Segment Open

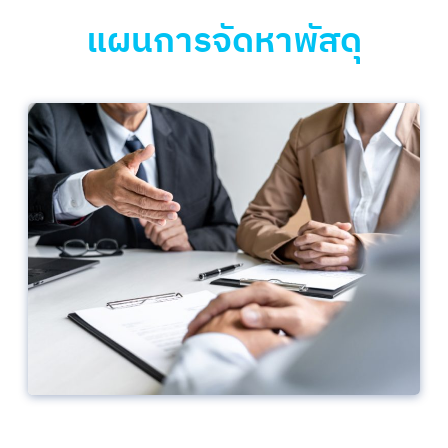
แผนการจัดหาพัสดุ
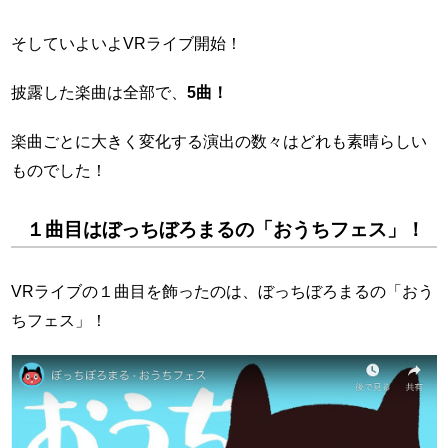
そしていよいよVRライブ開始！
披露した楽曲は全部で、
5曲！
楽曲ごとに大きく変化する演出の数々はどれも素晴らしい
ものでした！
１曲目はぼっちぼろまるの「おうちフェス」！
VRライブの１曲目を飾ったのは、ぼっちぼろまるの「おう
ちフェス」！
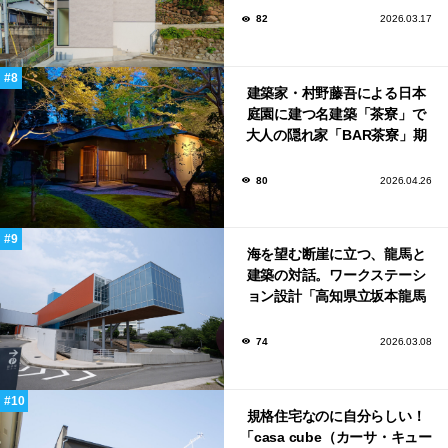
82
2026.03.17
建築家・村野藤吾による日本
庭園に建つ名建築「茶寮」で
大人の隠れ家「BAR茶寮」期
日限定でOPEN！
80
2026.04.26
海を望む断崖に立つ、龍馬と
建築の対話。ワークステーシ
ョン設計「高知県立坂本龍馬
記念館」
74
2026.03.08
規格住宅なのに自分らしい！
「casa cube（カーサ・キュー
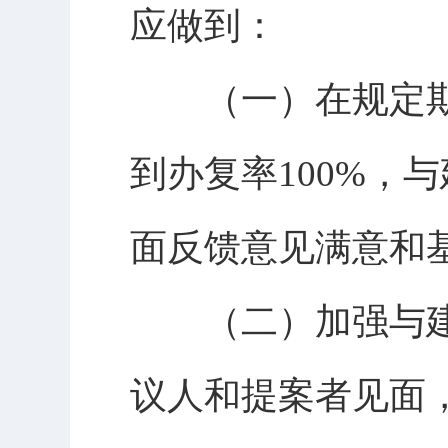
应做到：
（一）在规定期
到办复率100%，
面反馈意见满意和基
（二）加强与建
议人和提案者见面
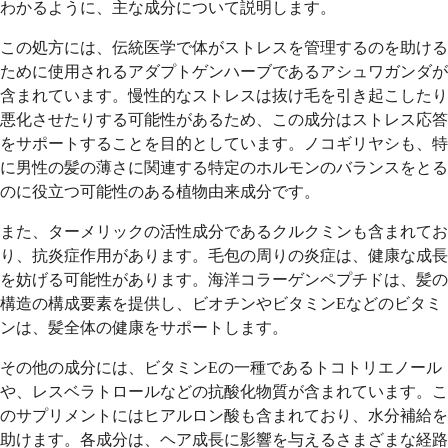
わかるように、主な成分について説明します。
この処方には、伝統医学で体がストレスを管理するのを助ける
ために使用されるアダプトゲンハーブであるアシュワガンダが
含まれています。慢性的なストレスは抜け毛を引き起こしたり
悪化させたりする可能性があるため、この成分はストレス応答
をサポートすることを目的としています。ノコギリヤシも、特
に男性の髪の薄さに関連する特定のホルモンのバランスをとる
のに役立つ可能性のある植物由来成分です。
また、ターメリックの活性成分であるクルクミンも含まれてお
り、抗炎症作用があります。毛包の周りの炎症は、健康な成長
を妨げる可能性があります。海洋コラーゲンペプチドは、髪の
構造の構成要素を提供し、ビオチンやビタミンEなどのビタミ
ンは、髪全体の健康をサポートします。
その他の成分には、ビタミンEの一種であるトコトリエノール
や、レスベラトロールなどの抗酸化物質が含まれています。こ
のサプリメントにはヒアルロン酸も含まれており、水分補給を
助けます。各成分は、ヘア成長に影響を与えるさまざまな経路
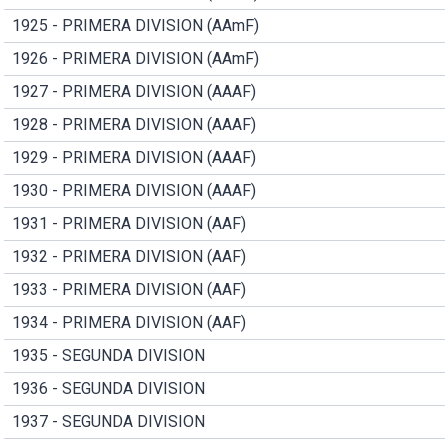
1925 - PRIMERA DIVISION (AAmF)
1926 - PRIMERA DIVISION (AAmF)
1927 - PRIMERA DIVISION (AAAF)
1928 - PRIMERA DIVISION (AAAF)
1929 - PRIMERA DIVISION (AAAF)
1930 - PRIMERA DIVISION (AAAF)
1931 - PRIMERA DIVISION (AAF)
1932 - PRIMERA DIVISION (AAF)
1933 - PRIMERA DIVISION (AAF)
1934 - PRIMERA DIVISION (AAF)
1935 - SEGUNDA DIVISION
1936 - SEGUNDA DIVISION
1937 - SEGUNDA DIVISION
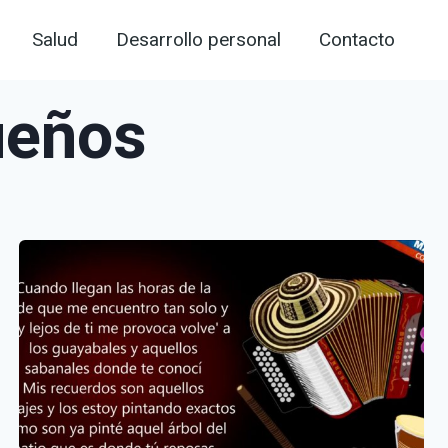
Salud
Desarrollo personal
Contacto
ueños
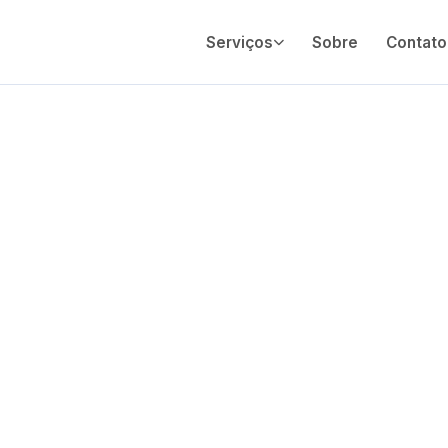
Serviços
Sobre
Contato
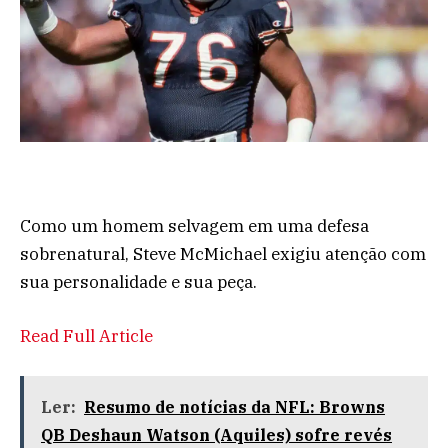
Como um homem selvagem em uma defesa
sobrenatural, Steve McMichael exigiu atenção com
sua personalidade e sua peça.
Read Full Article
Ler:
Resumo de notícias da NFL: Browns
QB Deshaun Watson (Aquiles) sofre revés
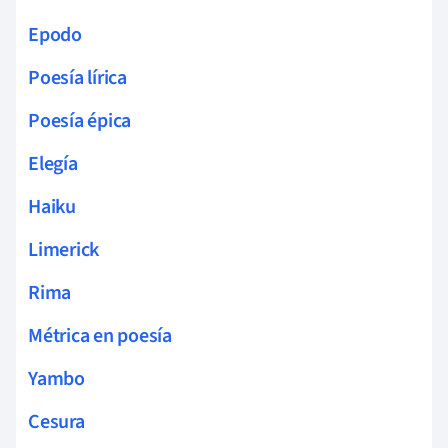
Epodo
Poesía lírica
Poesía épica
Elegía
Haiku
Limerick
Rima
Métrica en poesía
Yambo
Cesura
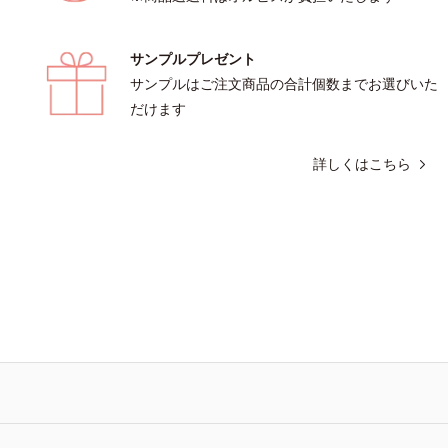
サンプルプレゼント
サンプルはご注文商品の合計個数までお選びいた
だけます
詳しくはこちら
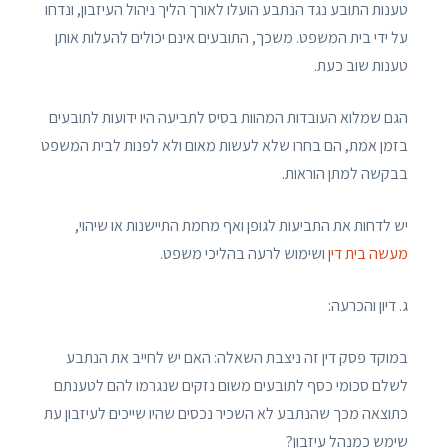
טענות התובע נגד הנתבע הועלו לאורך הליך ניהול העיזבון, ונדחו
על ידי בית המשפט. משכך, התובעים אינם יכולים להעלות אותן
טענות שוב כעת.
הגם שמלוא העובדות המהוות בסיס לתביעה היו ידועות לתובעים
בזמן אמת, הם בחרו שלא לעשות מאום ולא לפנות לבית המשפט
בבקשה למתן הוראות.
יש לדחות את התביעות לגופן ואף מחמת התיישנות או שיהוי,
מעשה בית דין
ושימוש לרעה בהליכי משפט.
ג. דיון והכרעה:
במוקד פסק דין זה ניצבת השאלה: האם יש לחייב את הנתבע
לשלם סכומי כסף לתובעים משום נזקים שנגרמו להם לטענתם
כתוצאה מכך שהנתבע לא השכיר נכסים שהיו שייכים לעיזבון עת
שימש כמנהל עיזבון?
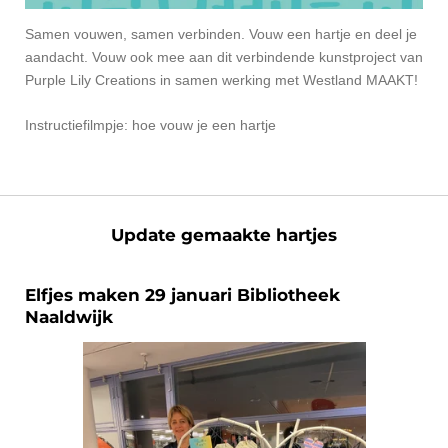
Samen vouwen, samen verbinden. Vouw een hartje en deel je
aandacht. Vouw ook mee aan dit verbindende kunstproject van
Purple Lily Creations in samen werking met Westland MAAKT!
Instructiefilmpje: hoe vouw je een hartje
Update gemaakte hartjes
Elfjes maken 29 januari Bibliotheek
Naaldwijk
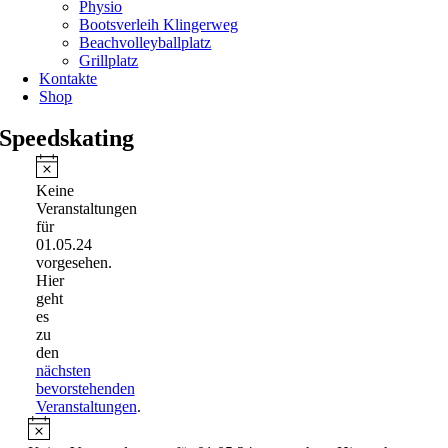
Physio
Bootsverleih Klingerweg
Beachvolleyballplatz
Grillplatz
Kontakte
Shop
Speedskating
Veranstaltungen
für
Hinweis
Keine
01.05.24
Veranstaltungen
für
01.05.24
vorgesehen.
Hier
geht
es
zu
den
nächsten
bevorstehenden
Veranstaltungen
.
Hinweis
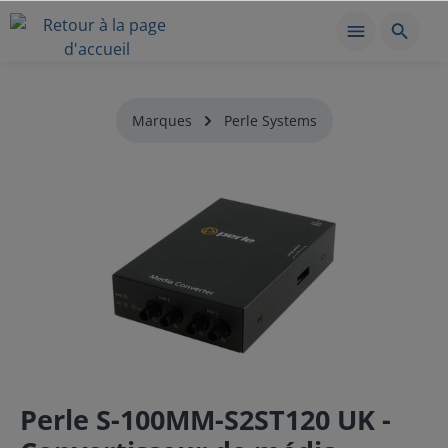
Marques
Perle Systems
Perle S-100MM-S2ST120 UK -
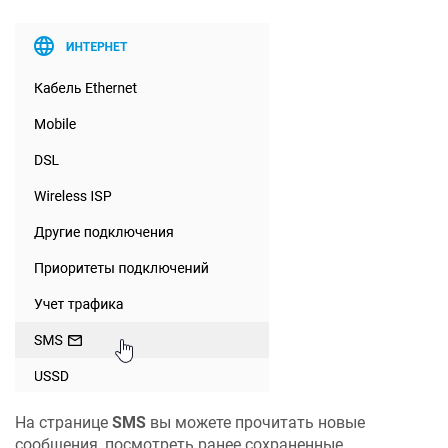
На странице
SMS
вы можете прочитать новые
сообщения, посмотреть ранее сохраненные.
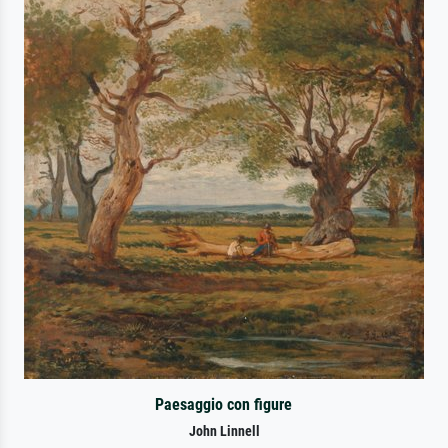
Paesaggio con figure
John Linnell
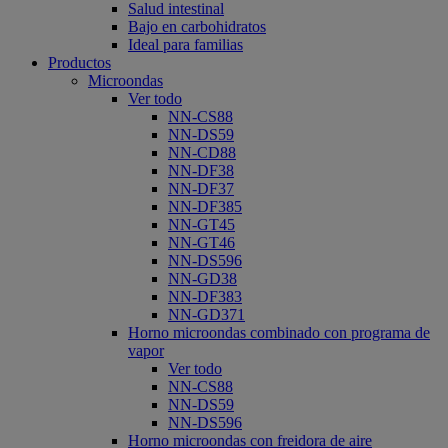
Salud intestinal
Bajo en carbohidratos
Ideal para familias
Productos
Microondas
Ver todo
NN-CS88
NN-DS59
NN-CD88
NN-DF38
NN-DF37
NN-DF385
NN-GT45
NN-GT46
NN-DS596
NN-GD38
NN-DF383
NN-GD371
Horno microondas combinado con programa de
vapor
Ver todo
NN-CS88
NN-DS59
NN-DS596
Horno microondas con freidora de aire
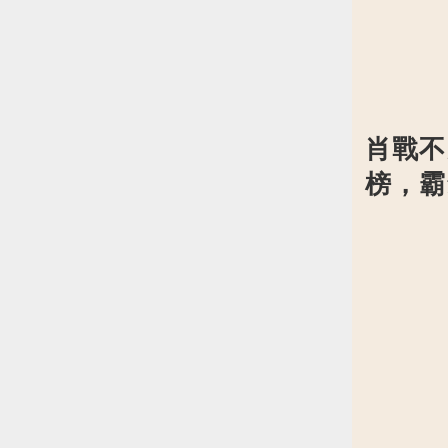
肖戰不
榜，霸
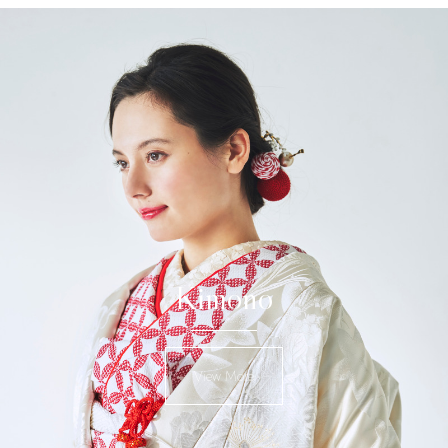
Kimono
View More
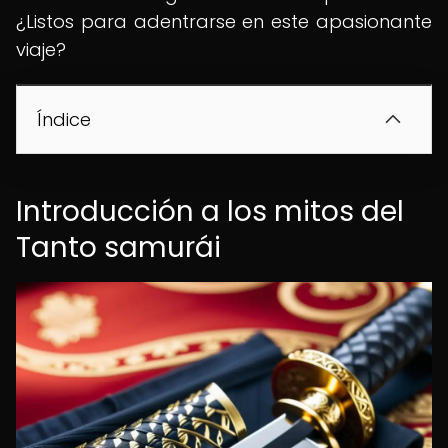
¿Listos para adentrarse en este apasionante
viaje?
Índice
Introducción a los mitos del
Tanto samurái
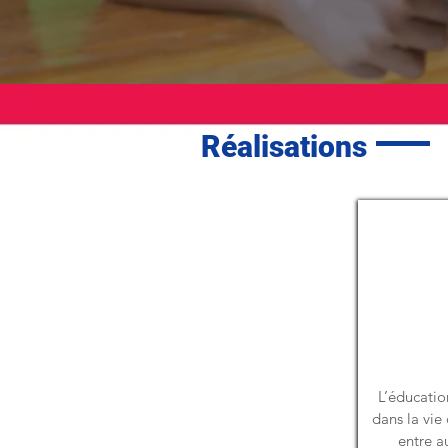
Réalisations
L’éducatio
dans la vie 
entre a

Segment Closed

**ASSIGNMENT**. The answer must be an exact reproduction of the records, with every picture left out.

**EXERCISE SOLUTION**.
แผนการจัดหาพัสดุ
そしていよいよVRライブ開始！
披露した楽曲は全部で、
5曲！
楽曲ごとに大きく変化する演出の数々はどれも素晴らしい
ものでした！
１曲目はぼっちぼろまるの「おうちフェス」！
VRライブの１曲目を飾ったのは、ぼっちぼろまるの「おう
ちフェス」！
82
2026.03.17
建築家・村野藤吾による日本
庭園に建つ名建築「茶寮」で
大人の隠れ家「BAR茶寮」期
日限定でOPEN！
80
2026.04.26
海を望む断崖に立つ、龍馬と
建築の対話。ワークステーシ
ョン設計「高知県立坂本龍馬
記念館」
74
2026.03.08
規格住宅なのに自分らしい！
「casa cube（カーサ・キュー
应做到：
（一）在规定期
到办复率100%，
面反馈意见满意和基
（二）加强与建
议人和提案者见面
わかるように、主な成分について説明します。
この処方には、伝統医学で体がストレスを管理するのを助ける
ために使用されるアダプトゲンハーブであるアシュワガンダが
含まれています。慢性的なストレスは抜け毛を引き起こしたり
悪化させたりする可能性があるため、この成分はストレス応答
をサポートすることを目的としています。ノコギリヤシも、特
に男性の髪の薄さに関連する特定のホルモンのバランスをとる
のに役立つ可能性のある植物由来成分です。
また、ターメリックの活性成分であるクルクミンも含まれてお
り、抗炎症作用があります。毛包の周りの炎症は、健康な成長
を妨げる可能性があります。海洋コラーゲンペプチドは、髪の
構造の構成要素を提供し、ビオチンやビタミンEなどのビタミ
ンは、髪全体の健康をサポートします。
その他の成分には、ビタミンEの一種であるトコトリエノール
や、レスベラトロールなどの抗酸化物質が含まれています。こ
のサプリメントにはヒアルロン酸も含まれており、水分補給を
助けます。各成分は、ヘア成長に影響を与えるさまざまな経路
1925 - PRIMERA DIVISION (AAmF)
1926 - PRIMERA DIVISION (AAmF)
1927 - PRIMERA DIVISION (AAAF)
1928 - PRIMERA DIVISION (AAAF)
1929 - PRIMERA DIVISION (AAAF)
1930 - PRIMERA DIVISION (AAAF)
1931 - PRIMERA DIVISION (AAF)
1932 - PRIMERA DIVISION (AAF)
1933 - PRIMERA DIVISION (AAF)
1934 - PRIMERA DIVISION (AAF)
1935 - SEGUNDA DIVISION
1936 - SEGUNDA DIVISION
1937 - SEGUNDA DIVISION
Salud
Desarrollo personal
Contacto
ueños
Serviços
Sobre
Contato
Como um homem selvagem em uma defesa
sobrenatural, Steve McMichael exigiu atenção com
sua personalidade e sua peça.
Read Full Article
Ler:
Resumo de notícias da NFL: Browns
QB Deshaun Watson (Aquiles) sofre revés
Epodo
Poesía lírica
Poesía épica
Elegía
Haiku
Limerick
Rima
Métrica en poesía
Yambo
Cesura
サンプルプレゼント
サンプルはご注文商品の合計個数までお選びいた
だけます
詳しくはこちら
טענות התובע נגד הנתבע הועלו לאורך הליך ניהול העיזבון, ונדחו
על ידי בית המשפט. משכך, התובעים אינם יכולים להעלות אותן
טענות שוב כעת.
הגם שמלוא העובדות המהוות בסיס לתביעה היו ידועות לתובעים
בזמן אמת, הם בחרו שלא לעשות מאום ולא לפנות לבית המשפט
בבקשה למתן הוראות.
יש לדחות את התביעות לגופן ואף מחמת התיישנות או שיהוי,
מעשה בית דין
ושימוש לרעה בהליכי משפט.
ג. דיון והכרעה:
במוקד פסק דין זה ניצבת השאלה: האם יש לחייב את הנתבע
לשלם סכומי כסף לתובעים משום נזקים שנגרמו להם לטענתם
כתוצאה מכך שהנתבע לא השכיר נכסים שהיו שייכים לעיזבון עת
שימש כמנהל עיזבון?
Samen vouwen, samen verbinden. Vouw een hartje en deel je
aandacht. Vouw ook mee aan dit verbindende kunstproject van
Purple Lily Creations in samen werking met Westland MAAKT!
Instructiefilmpje: hoe vouw je een hartje
Update gemaakte hartjes
Elfjes maken 29 januari Bibliotheek
Naaldwijk
Physio
Bootsverleih Klingerweg
Beachvolleyballplatz
Grillplatz
Kontakte
Shop
Speedskating
Veranstaltungen
für
Hinweis
Keine
01.05.24
Veranstaltungen
für
01.05.24
vorgesehen.
Hier
geht
es
zu
den
nächsten
bevorstehenden
Veranstaltungen
.
Hinweis
Marques
Perle Systems
Perle S-100MM-S2ST120 UK -
На странице
SMS
вы можете прочитать новые
сообщения, посмотреть ранее сохраненные.
Paesaggio con figure
John Linnell
Salud intestinal
Bajo en carbohidratos
Ideal para familias
Productos
Microondas
Ver todo
NN-CS88
NN-DS59
NN-CD88
NN-DF38
NN-DF37
NN-DF385
NN-GT45
NN-GT46
NN-DS596
NN-GD38
NN-DF383
NN-GD371
Horno microondas combinado con programa de
vapor
Ver todo
NN-CS88
NN-DS59
NN-DS596
Horno microondas con freidora de aire
肖戰不
榜，霸
Kimono
View More
¿Listos para adentrarse en este apasionante
viaje?
Índice
Introducción a los mitos del
Tanto samurái
Réalisations
L’éducatio
dans la vie 
entre a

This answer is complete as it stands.